Problem to solve: Only the lines of the data below from the one with "انتخاب مسافر)، اقامت" through the one with "تورها شامل بیمه" are wanted. Repeat them exactly.

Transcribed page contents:
□ □ □ □

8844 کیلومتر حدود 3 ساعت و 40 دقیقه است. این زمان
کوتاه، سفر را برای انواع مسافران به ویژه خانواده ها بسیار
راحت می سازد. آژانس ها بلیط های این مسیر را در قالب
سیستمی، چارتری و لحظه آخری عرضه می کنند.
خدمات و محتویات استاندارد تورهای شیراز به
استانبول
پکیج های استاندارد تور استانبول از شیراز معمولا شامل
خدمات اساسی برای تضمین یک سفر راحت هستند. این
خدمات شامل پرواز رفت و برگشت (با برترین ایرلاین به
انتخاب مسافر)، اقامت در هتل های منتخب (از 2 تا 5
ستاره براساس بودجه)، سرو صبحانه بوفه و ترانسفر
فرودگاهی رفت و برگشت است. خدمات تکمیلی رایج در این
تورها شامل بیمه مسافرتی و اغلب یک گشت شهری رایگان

□ □ □ □

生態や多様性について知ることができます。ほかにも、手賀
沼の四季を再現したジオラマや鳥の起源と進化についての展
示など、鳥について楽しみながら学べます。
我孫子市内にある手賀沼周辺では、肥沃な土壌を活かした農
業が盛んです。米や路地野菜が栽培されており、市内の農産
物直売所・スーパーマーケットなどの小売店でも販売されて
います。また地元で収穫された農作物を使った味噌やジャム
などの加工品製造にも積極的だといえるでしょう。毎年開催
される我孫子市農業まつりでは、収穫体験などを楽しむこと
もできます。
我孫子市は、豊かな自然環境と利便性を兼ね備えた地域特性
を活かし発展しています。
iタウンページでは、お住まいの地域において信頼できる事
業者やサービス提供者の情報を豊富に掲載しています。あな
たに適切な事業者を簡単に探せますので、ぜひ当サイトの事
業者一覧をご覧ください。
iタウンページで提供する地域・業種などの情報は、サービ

□ □ □ □

Response to the task:
انتخاب مسافر)، اقامت در هتل های منتخب (از 2 تا 5
ستاره براساس بودجه)، سرو صبحانه بوفه و ترانسفر
فرودگاهی رفت و برگشت است. خدمات تکمیلی رایج در این
تورها شامل بیمه مسافرتی و اغلب یک گشت شهری رایگان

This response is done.